I'm a newbie and need some simple advice. I have the following:

char* Buffer = "DATA";

I am trying to add "FINISHED" to the end of "char* Buffer". So it will equal "DATAFINISHED".

Any ideas? All replies will be warmly welcomed!

Many Thanks,

Googie.
What about

std::string buffer = "DATA";

then sometime later,

buffer += "FINISHED";

If you want an actual char* to pass to some legacy function, then you can use buffer.c_str() to get such a pointer.
Hi

Using a std::string is the right way to go in real C++ code, as salem c has suggested. But if you're playing the with old-school C-style char buffers for education purposes, or being somehow forced to write C code, then...

If you want to append a string to the contents of a buffer, you've got to have a buffer to start with. Your "Buffer" variable is not a buffer; it's a pointer to a constant string.

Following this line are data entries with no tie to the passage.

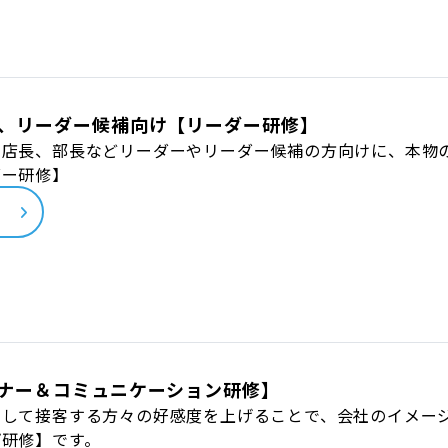
、リーダー候補向け【リーダー研修】
、店長、部長などリーダーやリーダー候補の方向けに、本物
ダー研修】
ら
ナー＆コミュニケーション研修】
として接客する方々の好感度を上げることで、会社のイメー
プ研修】です。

So you have nowhere to copy.

Worse than that, the literal string is probably stored in read-only memory, if you were to try and change an element of the string "DATA" you will very probably cause an error (access violation) More modern C++ compilers will not allow code like char* Buffer = "DATA"; -- Microsoft Visual C++ 2019 tells me:

error C2440: 'initializing': cannot convert from 'const char [5]' to 'char *'

But it was allowed in the past to avoid breaking old code, as early C++ compilers were not as careful as they could have been. :-(

char buff[] = "DATA"; or char buff[] { "DATA" };

creates a buffer of length 5 -- length of string plus one for the null terminator (the newer {} syntax is better for modern compilers)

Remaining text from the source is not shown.